_PROBLEM_:
Every word in the data below belongs in your copy, exactly as given; the pictures do not.

_DATA RECORDS_:
──────────

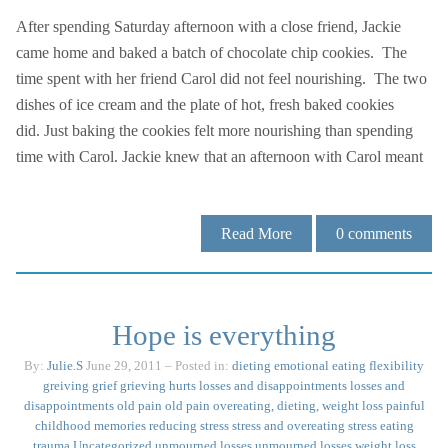
After spending Saturday afternoon with a close friend, Jackie
came home and baked a batch of chocolate chip cookies. The
time spent with her friend Carol did not feel nourishing. The two
dishes of ice cream and the plate of hot, fresh baked cookies
did. Just baking the cookies felt more nourishing than spending
time with Carol. Jackie knew that an afternoon with Carol meant
Read More
0
comments
Hope is everything
By:
Julie.S
June 29, 2011
– Posted in:
dieting
emotional eating
flexibility
greiving
grief
grieving
hurts
losses and disappointments
losses and
disappointments
old pain
old pain
overeating, dieting, weight loss
painful
childhood memories
reducing stress
stress and overeating
stress eating
trauma
Uncategorized
unmourned losses
unmourned losses
weight loss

──────────

_FINISHED EXERCISE_:
After spending Saturday afternoon with a close friend, Jackie
came home and baked a batch of chocolate chip cookies. The
time spent with her friend Carol did not feel nourishing. The two
dishes of ice cream and the plate of hot, fresh baked cookies
did. Just baking the cookies felt more nourishing than spending
time with Carol. Jackie knew that an afternoon with Carol meant
Read More
0
comments
Hope is everything
By:
Julie.S
June 29, 2011
– Posted in:
dieting
emotional eating
flexibility
greiving
grief
grieving
hurts
losses and disappointments
losses and
disappointments
old pain
old pain
overeating, dieting, weight loss
painful
childhood memories
reducing stress
stress and overeating
stress eating
trauma
Uncategorized
unmourned losses
unmourned losses
weight loss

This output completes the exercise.